Aim of the task:
Each entry should be duplicated verbatim; its pictures should not be.

Extracted page text data:

· · · · · · ·

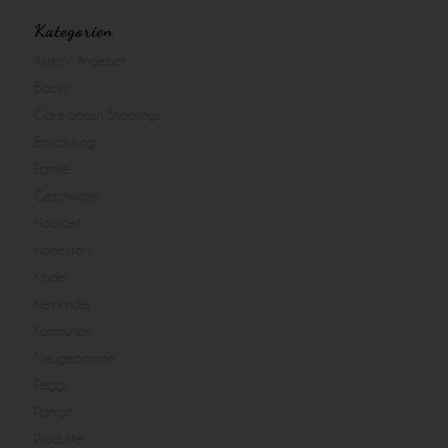
Kategorien
Aktion/ Angebot
Babys
Cake Smash Shootings
Einschulung
Familie
Geschwister
Hochzeit
Homestory
Kinder
Kleinkinder
Kommunion
Neugeborene
Peggy
Portrait
Produkte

· · · · · · ·

Solution for this problem:
Kategorien
Aktion/ Angebot
Babys
Cake Smash Shootings
Einschulung
Familie
Geschwister
Hochzeit
Homestory
Kinder
Kleinkinder
Kommunion
Neugeborene
Peggy
Portrait
Produkte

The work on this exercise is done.